In Borongan, nuns play hoops (not mahjong)
BORONGAN CITY, Eastern Samar, Philippines — Nuns from different congregations let their hair down but kept their habits on as they showed off their skills dribbling, passing, and shooting the ball in a pickup game in this Eastern Samar city.
The religious sisters took part in the basketball event of the Vianney Cup, an annual sports festival and fellowship among the clergy and the religious from the city diocese, held this year from Aug. 8 to Aug. 9.
The tournament, organized in honor of St. John Marie Vianney, the patron saint of diocesan priests, also had volleyball, badminton, table tennis competitions, and other indoor sports — but not mahjong, the tile game which a recent controversial movie falsely depicted as the pastime of Cebu’s Carmelite nuns.

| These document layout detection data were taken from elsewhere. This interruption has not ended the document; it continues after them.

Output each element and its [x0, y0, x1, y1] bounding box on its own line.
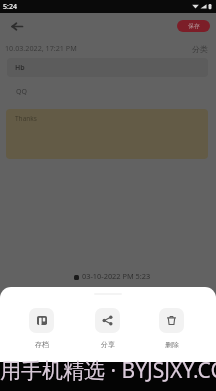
staticText: 03-10-2022 PM 5:23: [82, 271, 151, 281]
staticText: 存档: [35, 340, 49, 349]
button[interactable]: 分类: [189, 41, 211, 57]
staticText: 保存: [188, 22, 200, 30]
staticText: 删除: [165, 340, 179, 349]
staticText: QQ: [16, 87, 27, 97]
staticText: 5:24: [3, 2, 17, 12]
button[interactable]: 分享: [95, 308, 120, 349]
button[interactable]: 存档: [29, 308, 54, 349]
button[interactable]: Back: [5, 14, 29, 38]
staticText: Thanks: [15, 114, 37, 123]
button[interactable]: 删除: [159, 308, 184, 349]
staticText: 分类: [192, 44, 208, 54]
staticText: 分享: [101, 340, 115, 349]
staticText: 用手机精选 · BYJSJXY.CC: [0, 356, 216, 385]
staticText: Hb: [15, 63, 25, 73]
button[interactable]: 保存: [177, 20, 210, 32]
staticText: 10.03.2022, 17:21 PM: [5, 43, 77, 53]
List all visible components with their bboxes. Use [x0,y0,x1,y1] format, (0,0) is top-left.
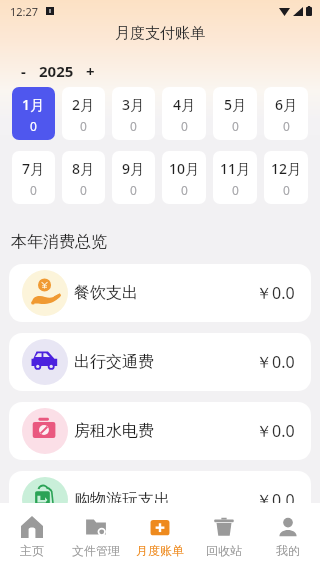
staticText: 0 [181,118,188,134]
staticText: 主页 [20,543,44,558]
staticText: 月度账单 [136,543,184,558]
button[interactable]: 出行交通费 [9,333,311,391]
staticText: 回收站 [206,543,242,558]
button[interactable]: 1月 [12,87,55,140]
staticText: 1月 [22,95,45,114]
button[interactable]: 我的 [256,503,320,568]
staticText: + [86,61,95,81]
staticText: - [21,61,26,81]
staticText: 12月 [271,159,302,178]
staticText: 6月 [275,95,298,114]
staticText: 5月 [224,95,247,114]
button[interactable]: 5月 [213,87,257,140]
staticText: 0 [283,118,290,134]
button[interactable]: 餐饮支出 [9,264,311,322]
button[interactable]: 房租水电费 [9,402,311,460]
staticText: 餐饮支出 [74,283,138,303]
button[interactable]: 7月 [12,151,55,204]
button[interactable]: 回收站 [192,503,256,568]
button[interactable]: 月度账单 [128,503,192,568]
staticText: 4月 [173,95,196,114]
button[interactable]: 2月 [62,87,105,140]
staticText: 7月 [22,159,45,178]
staticText: 12:27 [10,4,39,19]
staticText: 文件管理 [72,543,120,558]
button[interactable]: 文件管理 [64,503,128,568]
staticText: ￥0.0 [256,420,295,442]
button[interactable]: 3月 [112,87,155,140]
staticText: ￥0.0 [256,489,295,511]
staticText: 0 [30,182,37,198]
staticText: 出行交通费 [74,352,154,372]
button[interactable]: 11月 [213,151,257,204]
staticText: 0 [80,182,87,198]
button[interactable]: 12月 [264,151,308,204]
button[interactable]: 10月 [162,151,206,204]
staticText: 3月 [122,95,145,114]
staticText: 0 [232,182,239,198]
staticText: ￥0.0 [256,351,295,373]
staticText: 购物游玩支出 [74,490,170,510]
staticText: 0 [232,118,239,134]
staticText: 2月 [72,95,95,114]
button[interactable]: 8月 [62,151,105,204]
button[interactable]: 4月 [162,87,206,140]
staticText: 我的 [276,543,300,558]
button[interactable]: 购物游玩支出 [9,471,311,529]
staticText: 0 [181,182,188,198]
button[interactable]: 6月 [264,87,308,140]
button[interactable]: 9月 [112,151,155,204]
button[interactable]: Previous year [13,61,33,81]
staticText: 9月 [122,159,145,178]
button[interactable]: 主页 [0,503,64,568]
staticText: 8月 [72,159,95,178]
staticText: 0 [130,118,137,134]
staticText: 月度支付账单 [115,24,205,43]
staticText: ￥0.0 [256,282,295,304]
staticText: 房租水电费 [74,421,154,441]
staticText: 10月 [169,159,200,178]
button[interactable]: Next year [80,61,100,81]
staticText: 0 [30,118,37,134]
staticText: 11月 [220,159,251,178]
staticText: 2025 [39,61,74,81]
staticText: 0 [283,182,290,198]
staticText: 0 [130,182,137,198]
staticText: 0 [80,118,87,134]
staticText: 本年消费总览 [11,232,107,252]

This year, the three teams vying for the top prize were named after Christian virtues: “Chastity,” “Poverty” and “Obedience.” Sister Mylene Malinao, 37, of the Living the Gospel Community, said she was thrilled to try the basketball skills she had learned as a teenager against her fellow nuns from the Diocese of Borongan.
Refreshing feeling
“It was the first time I played ball with other religious sisters,” she said.
“I love playing basketball and volleyball since my teenage days. It gives me satisfaction and a refreshing feeling because it keeps me active and gives me a break from my regular duties of praying and working in my apostolate,” Malinao said.
A nun’s life isn’t always that serious, said Sister Edel Betaizar of the Presentation of Mary congregation, since there can be time for games and exercise.
But mahjong is hardly ever their choice of diversion, she said.
The nun was alluding to the scene in the movie “Maid in Malacañang” showing the cloistered Carmelite nuns playing mahjong with future President Corazon Aquino at the height of the 1986 Edsa People Power Revolution that toppled the dictatorship of Ferdinand Marcos Sr.
Strange concept
Betaizar deplored the way the nuns were depicted in the movie, which angered many for its revisionist take on the last days of the Marcoses in the Palace before their exile to the United States.
“I have been a nun for 25 years and mahjong is a strange concept to me, more so the contemplative nuns in Cebu who were in the midst of fear and chaos at that time,” the nun said.
“[The mahjong scene] was totally fake and irresponsible. It shows how some people could go low for fame and money,” Betaizar said.
Sister Mary Josephine, a contemplative nun of the Order of St. Clare, shared the sentiment.
“I believe that anybody in his or her right mind will not think of leisure in the midst of a clear and present danger. As contemplatives, we spend our time in front of the tabernacle in prayer. It is a fake story and a lame depiction,” she said.
Turning to a happier subject, Sister Gina Rama of the Religious of the Virgin Mary said it was also her first time to participate in the Vianney Cup.
Team Poverty
“I have not seen this in other dioceses. Here, all the religious men and women and the diocesan clergy allot time for games and fellowship,” said Rama, who has been a nun for 24 years.In the end, Team Poverty emerged as overall winner, followed by Chastity and Obedience.
All of the participants went home with cash prizes, which were later turned over to an orphanage, a prison ministry and persons with disabilities.
In his opening address at the games, Borongan Bishop Crispin Varquez stressed the importance of journeying together as children of God, and of priests and the religious responding to the call to build not “our kingdom” but God’s.
“We do our ministry and charism, not to do what we want, but what God wants us to do. We serve the people entrusted to us not according to our plan but according to the plan of God,” he said.
And that plan, according to the bishop, includes having good, clean fun.